Tested: 2023 Acura Integra

Acura has resurrected an iconic name.

Introduced in 1987 alongside the Legend, the Integra helped form the foundation of the brand. Like that original, the 2023 Acura Integra is based on the Honda Civic.

The fifth generation Integra is a hatchback, much like the current Civic Si. What lies beneath is shared, but the Integra’s body is completely new, 4.5-cm longer and 2.7-cm wider.


2023 Acura Integra


Earlier Integras achieved legendary status, especially as an affordable second-hand car.

The basics were so strong, the performance and dynamics so pure that enthusiasts were able to enjoy engineering that was previously only available in much more expensive vehicles.

The new Integra has the basics to continue, rather than live off, that reputation. It has a turbocharged 1.5-litre four-cylinder engine driving the front wheels through manual or automatic transmissions – yes, you read that correctly – the 2023 Acura Integra comes with a six- speed manual transmission! Unfortunately, the tester had the automatic, and a continuously variable one at that.



Hats off to the engineers. This CVT does not behave like one.

Paddles behind the steering wheel allow the driver to simulate shifts between pre-set ratios. Or you could simply leave it in drive. Under full-throttle conditions, the transmission is programmed to simulate those shifts, all by itself. Otherwise, it simply goes about its job without drawing attention to itself like most CVTs.

The engine, taken intact from the Civic Si, along with bigger brakes, is smooth, responsive and, unlike that iconic earlier Integra, does not rely on trick camshaft timing and revs for maximum performance.


2023 Acura Integra


The new Integra has a turbocharger, allowing it to shine at low revs.
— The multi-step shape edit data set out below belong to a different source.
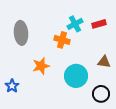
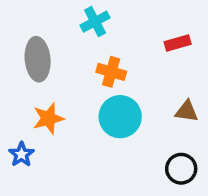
cyan cross: (75, 24) -> (95, 22), moved
orange star: (41, 66) -> (48, 118), moved
cyan circle: (76, 76) -> (120, 117), moved

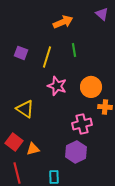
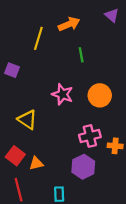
purple square: (21, 53) -> (12, 70), moved
yellow line: (47, 57) -> (38, 38), moved
orange cross: (105, 107) -> (115, 146), moved

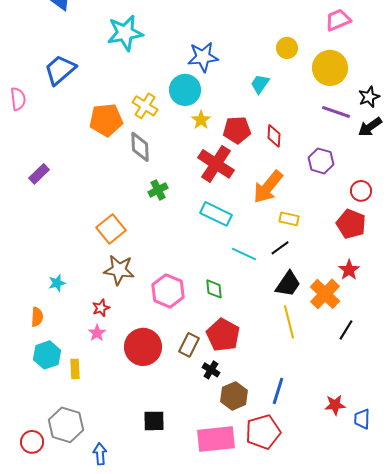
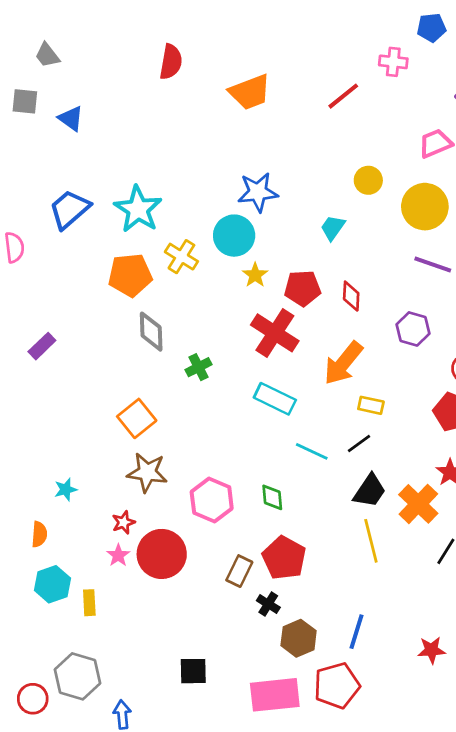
cyan star: (125, 33) -> (138, 209), moved, turned -30
gray diamond: (140, 147) -> (151, 332), moved
red circle: (143, 347) -> (162, 554), moved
With 192 lb. ft. of torque, available from only 1,800 rpm, there is plenty of grunt to make things exciting. Sort of. In terms of outright acceleration, the Integra could use more suds. Let’s just say there is room for a future derivation – and plenty of choices within the Honda engine family.

The well-engineered chassis could certainly cope with more power. It handles the current 200-horsepower with ease. Stiffer than even the donor Civic Si, it is composed and welcomes an enthusiastic hand at the helm.


2023 Acura Integra


Much of the driver-focused ability rests with the three-stage adaptive shock absorbers.

The driver can select from Normal. Custom, and Sport modes. Each alters not only the suspension, but also steering and throttle response. Unlike many such systems, there is a detectable difference between them.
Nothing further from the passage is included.